Mevcut gelir ve kar modeli değiştirilerek; yepyeni kaynaklar, süreçler ve yetkinlikler geliştirilerek; yepyeni performans ölçütleri, kültür ve iş yapma kuralları geliştirilerek beyaz alanlarda müşterilere değer önerisi sunulabilecektir.
Kurum ve kuruluşların komşu alanlarda faaliyet göstermeleri marjinal büyüme getirirken, beyaz alanlarda faaliyet göstermeleri radikal büyümeye imkan vermektedir.
Kurum ve kuruluşlar, her hâlükârda beyaz alanları seçerken bu alanların emtialaşmamış alanlar olmasına ve iş modelinin eşsiz, benzersiz ve rakipsiz olmasına azami özen göstermelidirler.

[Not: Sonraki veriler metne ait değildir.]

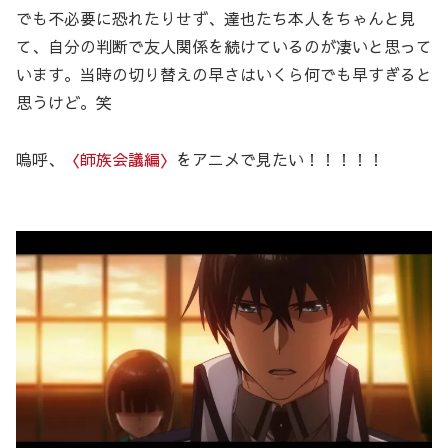
でも不必要に恐れたりせず、達也たち本人をちゃんと見
て、自分の判断で友人関係を続けているのが凄いと思って
います。当時の切り替えの早さはいくら何でも早すぎると
思うけど。笑
嗚呼、
〈師族会議編〉
をアニメで見たい！！！！！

Bugün kurum ve kuruluşların müşteri merkezli olmaları yetmemekte, pazar merkezli olmaları da gerekmektedir. Fırsat alanları sadece mevcut müşteri nezdinde farklılaşmalarda değil, tüm pazarlarda aranacaktır.
Bugün dünyadaki emtialaşma baskısından başarıyla kurtulabilmiş kurum ve kuruluşlar, müşteri merkezli olmaktan çıkıp pazar merkezli olmayı becerenlerdir.
Müşteri merkezlilik artık, karlı büyüme stratejileri geliştirmek için yeterli olmamaktadır. Çünkü;
-Müşteriler neye ihtiyaçları olduğunu pek bilmemektedirler.
-Mevcut ürünler, piyasadaki gelişmeyi görmeyi engellemektedir.
-Piyasalarda ufuk açıcı birçok değişiklikler olmaktadır.
-Hükümet politikalarındaki değişiklikler bile pazarın yapısını değiştirmektedir.
Pazarlarda ortaya çıkmaya başlayan çevresel, teknolojik ve talep değişiklikleri gözlenip, bu değişimler ve ortaya çıkan ihtiyaçlar üzerine iş modeli inşa edilmelidir.